The ceaseless warning signals from credit markets are adding to broader concerns about the world’s second-largest economy…”

After opening Monday trading up 5% (following Sunday’s stimulus announcements), the Shanghai Composite ended the week with only a 2.3% gain. 

It's worth noting that, despite a growing list of stimulus measures, China’s dollar high yield bond index traded this week at 2023 highs (20.31%) – as did the Asian High Yield Index (16.12%).

August 30 – Bloomberg (Harry Suhartono): 

“Yield premiums on high-grade Asian dollar bonds were on course for the sharpest monthly jump since March, as concerns about China’s ailing economy and property woes weighed on demand. 

The credit spreads have widened by 15 bps so far in August, set for the biggest such move since March…, while the yield premium on dollar notes from Chinese investment-grade issuers increased by 20 bps. 

More than two dozen bonds with the biggest spreads blowout are from Chinese borrowers or those with significant exposure to the country.”

Let’s return to Friday’s interesting trading action. 

Along with the upward reversal in Treasury yields, the dollar also caught a bid. 

After initially trading lower on the payrolls release, the Dollar Index reversed a full percent higher to end the session up 0.6% - reversing the loss from earlier in the week. 

Despite weaker data, global markets continue to indicate vulnerability to the rising bond yields and strong dollar scenario. 

This development would be problematic for emerging markets, especially in the event of a disorderly decline in the Chinese renminbi.

The final week of the summer did not disappoint the bullish crowd. 

Yet the change of seasons is known to bring a shift in market focus. 

China is on an ominous trajectory. 

It’s unclear how long Beijing can maintain a semblance of control.
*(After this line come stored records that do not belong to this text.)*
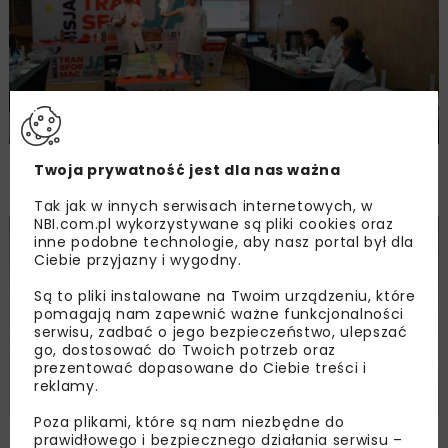
Misja: Transformacja! Akademia GAZ-
Twoja prywatność jest dla nas ważna
SYSTEM
Tak jak w innych serwisach internetowych, w
NBI.com.pl wykorzystywane są pliki cookies oraz
inne podobne technologie, aby nasz portal był dla
ENERGETYKA
WIADOMOŚCI
Ciebie przyjazny i wygodny.
Są to pliki instalowane na Twoim urządzeniu, które
pomagają nam zapewnić ważne funkcjonalności
serwisu, zadbać o jego bezpieczeństwo, ulepszać
go, dostosować do Twoich potrzeb oraz
prezentować dopasowane do Ciebie treści i
reklamy.
Poza plikami, które są nam niezbędne do
Biogaz i biometan w strategii ORLEN i KOWR
prawidłowego i bezpiecznego działania serwisu –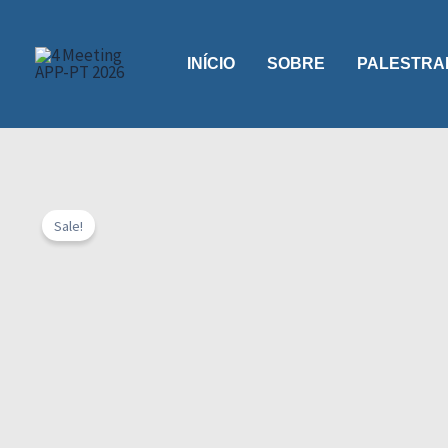
Skip
to
INÍCIO
SOBRE
PALESTRA
content
Sale!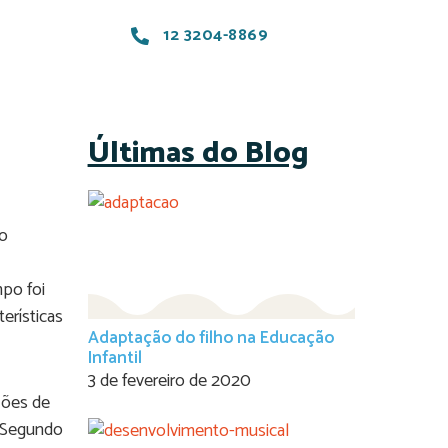
12 3204-8869
Últimas do Blog
do
po foi
erísticas
Adaptação do filho na Educação
Infantil
3 de fevereiro de 2020
ções de
. Segundo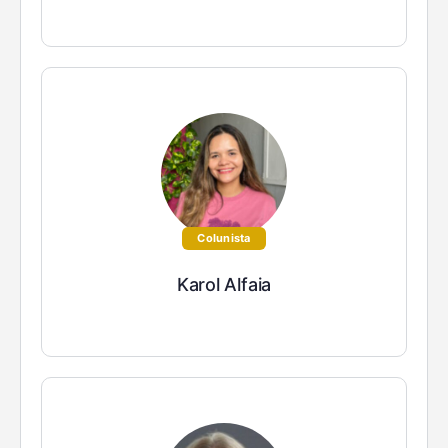
Colunista
Karol Alfaia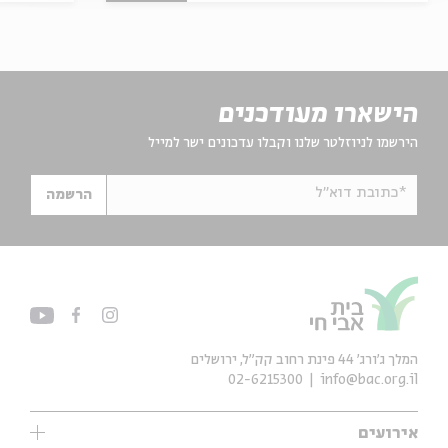
הישארו מעודכנים
הירשמו לניוזלטר שלנו וקבלו עדכונים ישר למייל
*כתובת דוא"ל
הרשמה
המלך ג'ורג' 44 פינת רחוב קק״ל, ירושלים
02-6215300
info@bac.org.il
אירועים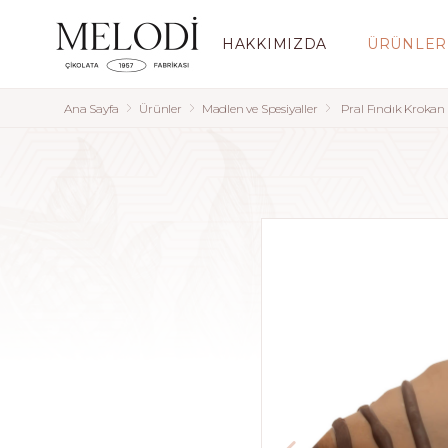
HAKKIMIZDA
ÜRÜNLER
Ana Sayfa
Ürünler
Madlen ve Spesiyaller
Pral Fındık Krokan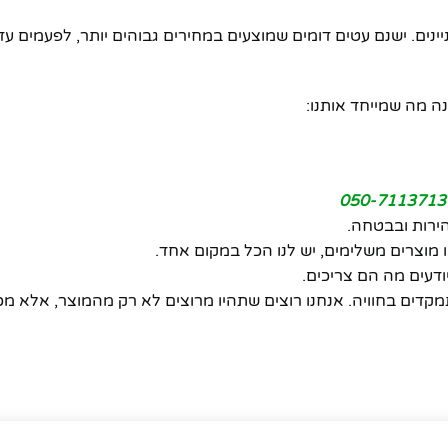
ינים. ישנם עטים דומים שמוצעים במחירים גבוהים יותר, לפעמים עד פ
ה מה שמייחד אותנו:
050-7113713
ירות ובבטחה.
מוצרים משלימים, יש לנו הכל במקום אחד.
ודעים מה הם צריכים.
 לחנויות אחרות שמתמקדות רק במכירה, אנחנו ב-tengift מתמקדים בחוויה. אנחנו רוצים שתהיו מרוצים לא רק מהמוצ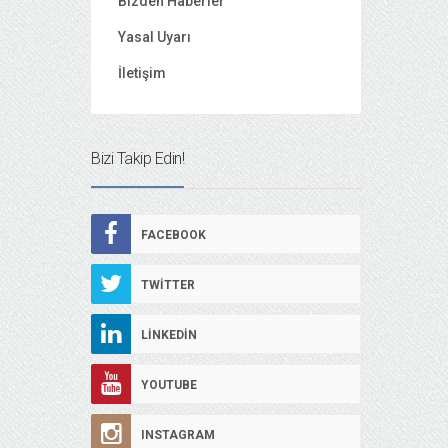
Bizden Haberler
Yasal Uyarı
İletişim
Bizi Takip Edin!
FACEBOOK
TWITTER
LINKEDIN
YOUTUBE
INSTAGRAM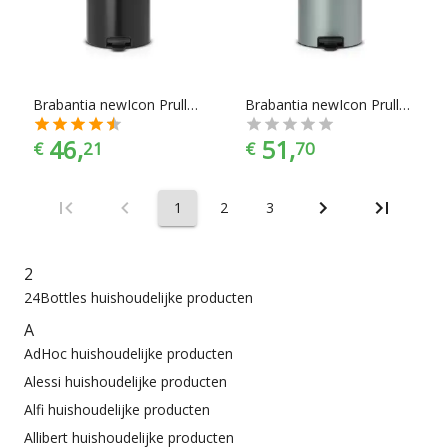
Brabantia newIcon Prullenbak - 20 l - Matt Black
Brabantia newIcon Prullenbak - 20 l - Metallic Mint
46,
51,
€
21
€
70
1
2
3
2
24Bottles huishoudelijke producten
A
AdHoc huishoudelijke producten
Alessi huishoudelijke producten
Alfi huishoudelijke producten
Allibert huishoudelijke producten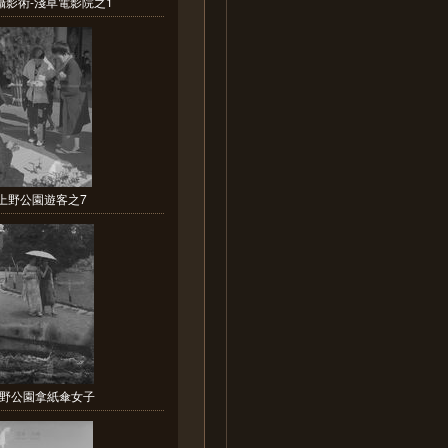
攝影術-淺草電影院之1
上野公園遊客之7
野公園拿紙傘女子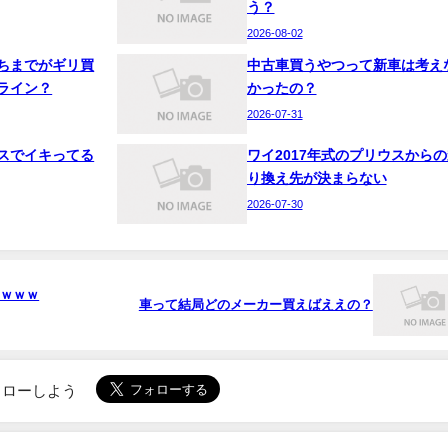
う？
2026-08-02
ちまでがギリ買
中古車買うやつって新車は考え
ライン？
かったの？
2026-07-31
スでイキってる
ワイ2017年式のプリウスからの
り換え先が決まらない
2026-07-30
ｗｗｗｗ
車って結局どのメーカー買えばええの？
でフォローしよう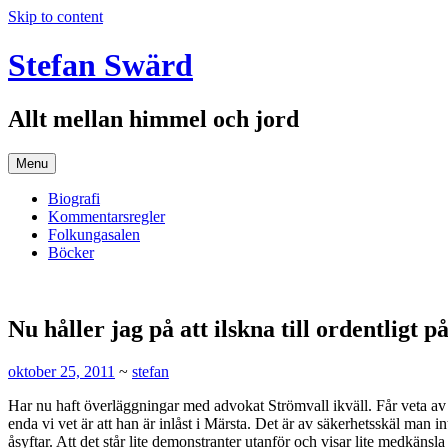
Skip to content
Stefan Swärd
Allt mellan himmel och jord
Menu
Biografi
Kommentarsregler
Folkungasalen
Böcker
Nu håller jag på att ilskna till ordentligt 
oktober 25, 2011
~
stefan
Har nu haft överläggningar med advokat Strömvall ikväll. Får veta av 
enda vi vet är att han är inlåst i Märsta. Det är av säkerhetsskäl man 
åsyftar. Att det står lite demonstranter utanför och visar lite medkänsl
Global bond markets don’t look out of the woods. 

Inflation risks remain elevated.

By this point, the levered players have become so conditioned to disregard risk - more confident than ever in central bank liquidity backstops. 

It’s therefore reasonable to assume that risk aversion can be held at bay longer than would typically be the case. 

But this only elevates the risk of an eventual major de-risking/deleveraging eruption. 

Surging global yields and a China accident provide decent potential catalysts.